Also called 20% Time or Passion Projects, Genius Hour stems from a practice at Google. Employees were allowed to use 20% of their work week to explore projects of their choosing, as long as it benefited the company. Gmail, Adsense, Google News, Google Glass and other innovations were created as a result of this self-directed research time.
to promote, support and model creative, innovative thinking and inventiveness
to allow students an opportunity to discover/investigate one of their passions and reflect on/share their learning with others
provide students and teachers an opportunity to develop skill sets** that are valuable in any learning situation (research, experimentation, collaboration, creativity, problem solving and critical thinking). **[These skill sets connect to the PYP ATLs and ideally should be explicitly taught prior to implementing Genius Hour - for example research skills could be taught during previous UOIs. This will provide students with prior knowledge about various research strategies as they dive into their passion project. The goal is to use Genius Hour as a vehicle to develop each student's disposition of when to apply a learned skill that will lead the best outcome. A. J Juliani wrote in his blog that we should reimagine Genius Hour as PBL Mastery Hour where the end point is a greater mastery of concepts, skills and ability.]

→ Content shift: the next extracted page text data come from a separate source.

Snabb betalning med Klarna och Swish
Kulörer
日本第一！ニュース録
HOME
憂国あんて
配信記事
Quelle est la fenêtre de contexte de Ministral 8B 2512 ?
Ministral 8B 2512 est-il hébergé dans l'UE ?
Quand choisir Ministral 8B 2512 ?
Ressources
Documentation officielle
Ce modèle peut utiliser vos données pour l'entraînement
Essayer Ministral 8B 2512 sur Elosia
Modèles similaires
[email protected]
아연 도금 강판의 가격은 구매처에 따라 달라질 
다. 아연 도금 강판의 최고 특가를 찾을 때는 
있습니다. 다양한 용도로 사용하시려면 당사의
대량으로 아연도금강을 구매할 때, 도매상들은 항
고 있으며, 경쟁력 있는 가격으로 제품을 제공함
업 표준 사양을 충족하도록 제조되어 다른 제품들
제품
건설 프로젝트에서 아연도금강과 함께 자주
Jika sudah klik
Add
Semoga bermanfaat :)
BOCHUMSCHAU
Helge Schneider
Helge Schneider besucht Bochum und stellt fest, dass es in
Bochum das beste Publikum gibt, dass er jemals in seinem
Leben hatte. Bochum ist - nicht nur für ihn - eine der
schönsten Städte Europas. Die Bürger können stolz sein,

The goal of Genius Hour is to engage students through inquiry problem solving and critical thinking. Many students are interested in science but may want to pursue a branch of science that is not covered during the typical class curriculum. Genius Hour allows students the flexibility to choose a topic, research the content that is necessary to learn about their topic, and then solve a problem or present about a topic they are passionate about without the constraints of the typical teacher driven instructional time.

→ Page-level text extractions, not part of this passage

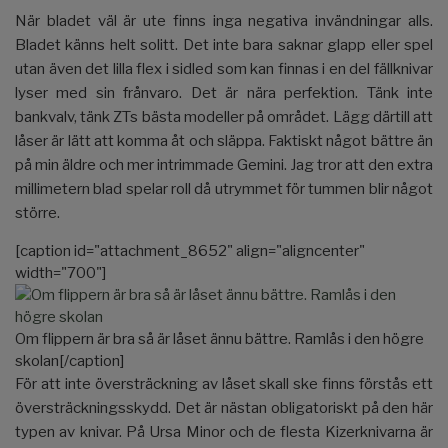
När bladet väl är ute finns inga negativa invändningar alls.
Bladet känns helt solitt. Det inte bara saknar glapp eller spel
utan även det lilla flex i sidled som kan finnas i en del fällknivar
lyser med sin frånvaro. Det är nära perfektion. Tänk inte
bankvalv, tänk ZTs bästa modeller på området. Lägg därtill att
låser är lätt att komma åt och släppa. Faktiskt något bättre än
på min äldre och mer intrimmade Gemini. Jag tror att den extra
millimetern blad spelar roll då utrymmet för tummen blir något
större.
[caption id="attachment_8652" align="aligncenter"
width="700"]
Om flippern är bra så är låset ännu bättre. Ramlås i den högre
skolan[/caption]
För att inte översträckning av låset skall ske finns förstås ett
översträckningsskydd. Det är nästan obligatoriskt på den här
typen av knivar. På Ursa Minor och de flesta Kizerknivarna är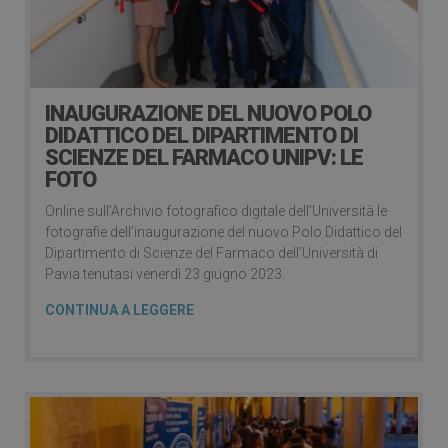
INAUGURAZIONE DEL NUOVO POLO
DIDATTICO DEL DIPARTIMENTO DI
SCIENZE DEL FARMACO UNIPV: LE
FOTO
Online sull’Archivio fotografico digitale dell’Università le
fotografie dell’inaugurazione del nuovo Polo Didattico del
Dipartimento di Scienze del Farmaco dell’Università di
Pavia tenutasi venerdì 23 giugno 2023.
CONTINUA A LEGGERE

Genius Hour is a student-driven research project done at school and allotted 1 hour a week of class time. Students will be asked to select and pursue a science topic they feel passionate about. This project may be simply research-based or students may look into an answer to a problem, but each project will include a student generated question. Projects will be graded for participation and require an outcome at the end. Students will present their project to the class and create a version of their presentation that can be placed on the web and shared with others.